259 A.D.2d 579, 686 N.Y.S.2d 492, 1999 N.Y. App. Div. LEXIS 2459
CourtAppellate Division of the Supreme Court of the State of New York
DecidedMarch 15, 1999
StatusPublished
Cited by6 cases

This text of 259 A.D.2d 579 (Burstein v. City of New York) is published on Counsel Stack Legal Research, covering Appellate Division of the Supreme Court of the State of New York primary law. Counsel Stack provides free access to over 12 million legal documents including statutes, case law, regulations, and constitutions.

Bluebook
Burstein v. City of New York, 259 A.D.2d 579, 686 N.Y.S.2d 492, 1999 N.Y. App. Div. LEXIS 2459 (N.Y. Ct. App. 1999).

Opinion

In an action to recover damages for personal injuries, etc., the plaintiffs appeal from an order of the Supreme Court, Kings County (R. Goldberg, J.), dated October 14, 1997, which granted the defendants’ separate motions for summary judgment dismissing the complaint and all cross claims insofar as asserted against them.

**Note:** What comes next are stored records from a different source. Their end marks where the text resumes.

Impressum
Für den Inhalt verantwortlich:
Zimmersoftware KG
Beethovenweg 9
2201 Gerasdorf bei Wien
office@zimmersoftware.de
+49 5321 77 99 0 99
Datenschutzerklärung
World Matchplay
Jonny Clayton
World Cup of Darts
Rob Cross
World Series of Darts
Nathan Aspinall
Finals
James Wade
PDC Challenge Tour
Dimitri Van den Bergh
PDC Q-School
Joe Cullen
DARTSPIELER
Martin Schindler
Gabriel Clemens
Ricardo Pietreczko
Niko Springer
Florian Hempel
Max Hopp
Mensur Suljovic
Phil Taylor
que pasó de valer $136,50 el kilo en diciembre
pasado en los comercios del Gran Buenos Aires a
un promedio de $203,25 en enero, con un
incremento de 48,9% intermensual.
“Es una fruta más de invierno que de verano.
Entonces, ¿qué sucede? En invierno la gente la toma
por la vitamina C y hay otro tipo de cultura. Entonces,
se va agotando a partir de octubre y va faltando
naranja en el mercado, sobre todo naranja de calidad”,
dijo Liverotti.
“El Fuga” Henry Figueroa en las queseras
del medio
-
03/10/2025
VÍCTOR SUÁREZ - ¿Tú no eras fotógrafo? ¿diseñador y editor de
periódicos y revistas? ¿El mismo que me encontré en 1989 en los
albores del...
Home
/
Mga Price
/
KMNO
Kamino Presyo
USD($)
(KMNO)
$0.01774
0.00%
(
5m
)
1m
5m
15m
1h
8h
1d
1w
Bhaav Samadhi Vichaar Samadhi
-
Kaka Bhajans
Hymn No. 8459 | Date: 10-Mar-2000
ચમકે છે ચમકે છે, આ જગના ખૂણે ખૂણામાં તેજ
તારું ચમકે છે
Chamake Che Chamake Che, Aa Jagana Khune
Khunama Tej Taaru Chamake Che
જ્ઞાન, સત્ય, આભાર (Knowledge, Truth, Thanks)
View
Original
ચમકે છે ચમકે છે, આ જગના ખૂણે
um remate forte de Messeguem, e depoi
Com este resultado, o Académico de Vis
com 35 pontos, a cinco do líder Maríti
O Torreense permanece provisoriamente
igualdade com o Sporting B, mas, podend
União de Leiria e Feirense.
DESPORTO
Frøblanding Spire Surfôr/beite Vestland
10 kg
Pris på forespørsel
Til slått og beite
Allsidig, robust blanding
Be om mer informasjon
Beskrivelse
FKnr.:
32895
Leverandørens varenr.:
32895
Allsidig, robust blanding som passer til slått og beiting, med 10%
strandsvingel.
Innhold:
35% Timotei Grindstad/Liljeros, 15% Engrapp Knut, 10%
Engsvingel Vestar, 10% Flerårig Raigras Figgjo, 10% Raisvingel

The appeal brings up for review so much of an order of the same court, dated April 17, 1998, as, upon reargument, adhered to the original determination (see, CPLR 5517 [b]).

Ordered that the appeal from the order dated October 14, 1997, is dismissed, as that order was superseded by the order dated April 17, 1998, made upon reargument; and it is further,

Ordered that the order dated April 17, 1998, is affirmed insofar as reviewed; and it is further,

Ordered that the respondents are awarded one bill of costs.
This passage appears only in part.